## Data for processing
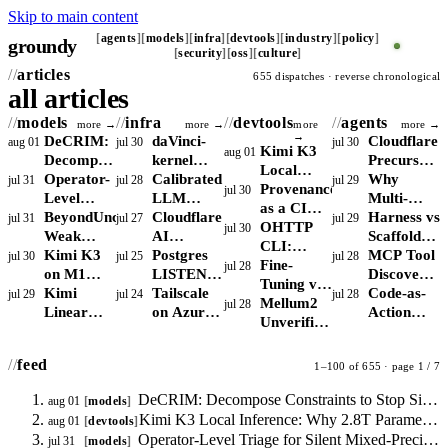
Skip to main content
agents
models
infra
devtools
industry
policy
groundy
security
oss
culture
articles
655 dispatches · reverse chronological
all articles
models
infra
devtools
agents
more →
more →
more
more →
→
DeCRIM:
daVinci-
Cloudflare
aug 01
jul 30
jul 30
Kimi K3
aug 01
Decompose
kernel
Precursor:
Local
Constraints
Operator-
shifts the
Calibrated
Behavioral
Why
jul 31
jul 28
jul 29
Inference:
Provenance
jul 30
to Stop
Level
RL kernel
LLM
Detection
Multi-
Why 2.8T
as a CI
Silent
Triage for
BeyondUncertainty:
bottleneck
Monitoring:
Cloudflare
for AI
Agent
Harness vs
jul 31
jul 27
jul 29
Parameters
Gate:
OHTTP
jul 30
Drops in
Silent
Weak
from
Conformal
AI
Agents
LLM
Scaffold:
Break the
Attributing
CLI:
Agent
Mixed-
Confidence
Kimi K3
reward
Prediction
Crawler
Postgres
Delegation
Why
MCP Tool
jul 30
jul 25
jul 28
Consumer
Agent-
Stateless
Fine-
jul 28
Outputs
Precision
Signal for
on M1
shaping to
with Drift
Controls:
LISTEN/NOTIFY
Concentrate
Claude
Discovery
RAM
Authorship
Privacy
Tuning vs
Instability
RAG
Max:
Kimi
skill
Detection
Block,
Scales:
Tailscale
Risk
Code and
Moves
Code-as-
jul 29
jul 24
jul 28
Floor
in Code
for Agents
RAG for
Mellum2
jul 28
Routing,
Bandwidth,
Linear
libraries
Charge, or
When to
on Azure:
LangGraph
From
Action
vs VPN
Internal
Unverified:
Not
Not
Cuts KV
Allow Bots
Drop
Measure
Are Not
Hardcoded
Agents
and Tor
APIs:
Why MoE
Calibration
Capacity,
Cache
Per Route
Redis for
Direct vs
Interchange
Config to
Beat
StarCoder2
Active
feed
1–100 of 655 · page 1 / 7
Limits
75% but
Job Fan-
DERP
Runtime
GAIA But
Constraints
Parameters
Local
Recall
Out
Routing to
Agent
Require
Matter
DeCRIM: Decompose Constraints to Stop Silent Drops in Agent Outputs
aug 01
models
MoE
Remains
Control
Search
Runtime
More
Kimi K3 Local Inference: Why 2.8T Parameters Break the Consumer RAM Floor
aug 01
devtools
Inference
the
Latency
Sandboxing
Than Total
Operator-Level Triage for Silent Mixed-Precision Instability
jul 31
models
Binding
and Egress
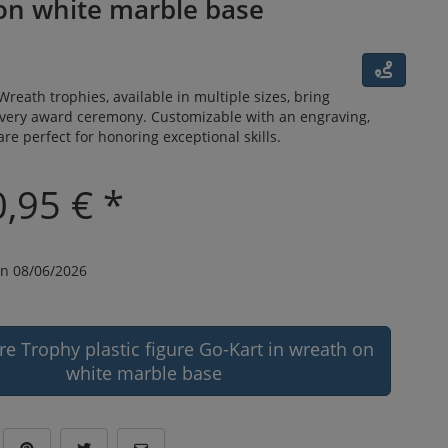
on white marble base
Wreath trophies, available in multiple sizes, bring
every award ceremony. Customizable with an engraving,
are perfect for honoring exceptional skills.
,95 € *
n 08/06/2026
re Trophy plastic figure Go-Kart in wreath on
white marble base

## Required action
Give back every line of the material above word for word, leaving out the pictures.

## Your solution
Skip to main content
agents
models
infra
devtools
industry
policy
groundy
security
oss
culture
articles
655 dispatches · reverse chronological
all articles
models
infra
devtools
agents
more →
more →
more
more →
→
DeCRIM:
daVinci-
Cloudflare
aug 01
jul 30
jul 30
Kimi K3
aug 01
Decompose
kernel
Precursor:
Local
Constraints
Operator-
shifts the
Calibrated
Behavioral
Why
jul 31
jul 28
jul 29
Inference:
Provenance
jul 30
to Stop
Level
RL kernel
LLM
Detection
Multi-
Why 2.8T
as a CI
Silent
Triage for
BeyondUncertainty:
bottleneck
Monitoring:
Cloudflare
for AI
Agent
Harness vs
jul 31
jul 27
jul 29
Parameters
Gate:
OHTTP
jul 30
Drops in
Silent
Weak
from
Conformal
AI
Agents
LLM
Scaffold:
Break the
Attributing
CLI:
Agent
Mixed-
Confidence
Kimi K3
reward
Prediction
Crawler
Postgres
Delegation
Why
MCP Tool
jul 30
jul 25
jul 28
Consumer
Agent-
Stateless
Fine-
jul 28
Outputs
Precision
Signal for
on M1
shaping to
with Drift
Controls:
LISTEN/NOTIFY
Concentrate
Claude
Discovery
RAM
Authorship
Privacy
Tuning vs
Instability
RAG
Max:
Kimi
skill
Detection
Block,
Scales:
Tailscale
Risk
Code and
Moves
Code-as-
jul 29
jul 24
jul 28
Floor
in Code
for Agents
RAG for
Mellum2
jul 28
Routing,
Bandwidth,
Linear
libraries
Charge, or
When to
on Azure:
LangGraph
From
Action
vs VPN
Internal
Unverified:
Not
Not
Cuts KV
Allow Bots
Drop
Measure
Are Not
Hardcoded
Agents
and Tor
APIs:
Why MoE
Calibration
Capacity,
Cache
Per Route
Redis for
Direct vs
Interchange
Config to
Beat
StarCoder2
Active
feed
1–100 of 655 · page 1 / 7
Limits
75% but
Job Fan-
DERP
Runtime
GAIA But
Constraints
Parameters
Local
Recall
Out
Routing to
Agent
Require
Matter
DeCRIM: Decompose Constraints to Stop Silent Drops in Agent Outputs
aug 01
models
MoE
Remains
Control
Search
Runtime
More
Kimi K3 Local Inference: Why 2.8T Parameters Break the Consumer RAM Floor
aug 01
devtools
Inference
the
Latency
Sandboxing
Than Total
Operator-Level Triage for Silent Mixed-Precision Instability
jul 31
models
Binding
and Egress
on white marble base
Wreath trophies, available in multiple sizes, bring
every award ceremony. Customizable with an engraving,
are perfect for honoring exceptional skills.
,95 € *
n 08/06/2026
re Trophy plastic figure Go-Kart in wreath on
white marble base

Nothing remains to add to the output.